═════ RECORDS
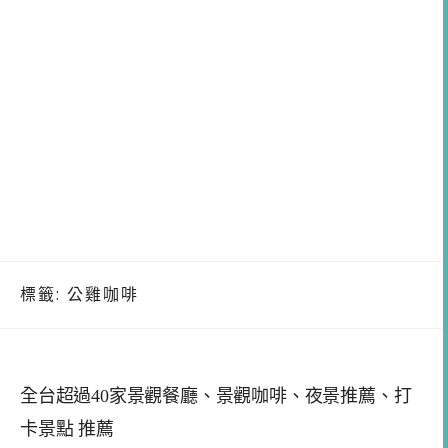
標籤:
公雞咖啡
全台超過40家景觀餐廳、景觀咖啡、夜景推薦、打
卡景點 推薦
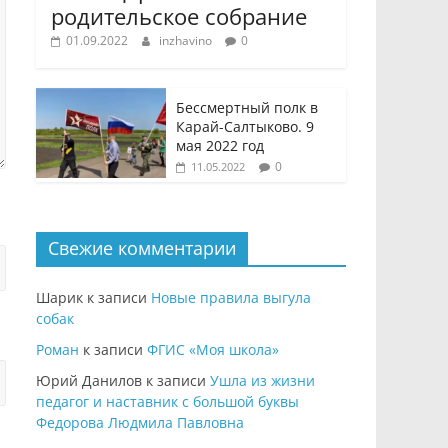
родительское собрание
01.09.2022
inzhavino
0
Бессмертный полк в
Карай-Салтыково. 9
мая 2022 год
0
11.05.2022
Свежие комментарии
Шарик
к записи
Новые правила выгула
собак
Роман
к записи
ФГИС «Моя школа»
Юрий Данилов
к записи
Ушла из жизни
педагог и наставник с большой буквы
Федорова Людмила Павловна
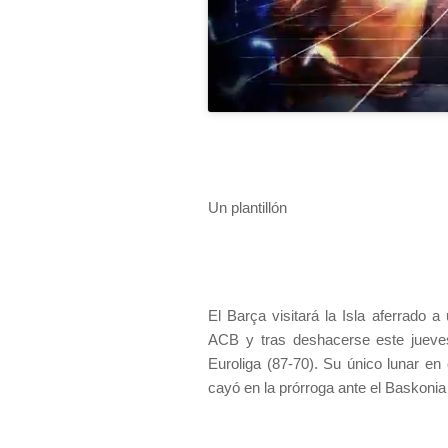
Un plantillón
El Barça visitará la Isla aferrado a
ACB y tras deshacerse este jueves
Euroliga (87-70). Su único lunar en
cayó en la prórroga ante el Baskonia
══════════
═════ RECORDS
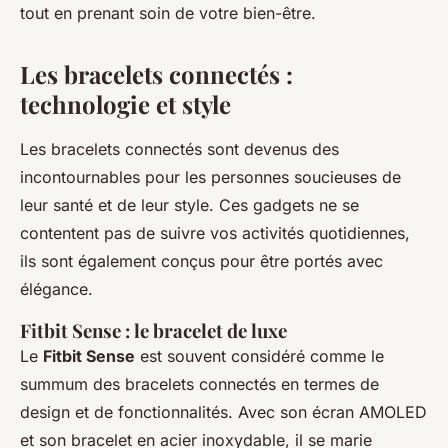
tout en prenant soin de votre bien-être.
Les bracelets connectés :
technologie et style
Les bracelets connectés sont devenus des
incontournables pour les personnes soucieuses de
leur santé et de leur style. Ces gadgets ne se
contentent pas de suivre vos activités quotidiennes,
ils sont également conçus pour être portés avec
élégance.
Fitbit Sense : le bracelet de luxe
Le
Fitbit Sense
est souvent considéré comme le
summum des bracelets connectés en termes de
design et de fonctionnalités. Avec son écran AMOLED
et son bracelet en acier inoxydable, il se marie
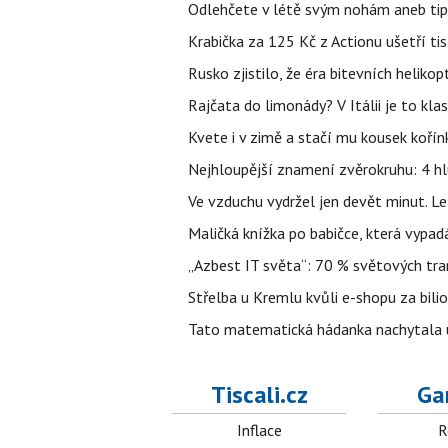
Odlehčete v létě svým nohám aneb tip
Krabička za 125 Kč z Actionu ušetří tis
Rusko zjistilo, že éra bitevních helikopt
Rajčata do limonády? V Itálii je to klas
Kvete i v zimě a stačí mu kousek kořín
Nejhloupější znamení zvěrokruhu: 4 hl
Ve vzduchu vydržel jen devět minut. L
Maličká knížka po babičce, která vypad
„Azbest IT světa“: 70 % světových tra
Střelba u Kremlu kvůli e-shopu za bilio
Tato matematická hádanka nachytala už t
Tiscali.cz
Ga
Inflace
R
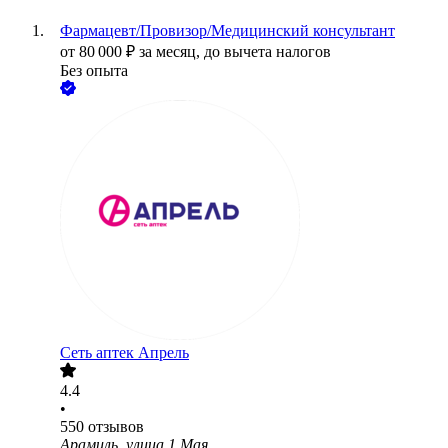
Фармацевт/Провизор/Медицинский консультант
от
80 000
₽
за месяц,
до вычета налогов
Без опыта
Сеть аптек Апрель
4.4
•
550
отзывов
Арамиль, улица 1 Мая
══════════
--- WHAT THE TASK REQUIRES ---
Go through the listing above and find each line that contains "sont", then copy it.

--- TASK RESULT ---
Les bracelets connectés sont devenus des
ils sont également conçus pour être portés avec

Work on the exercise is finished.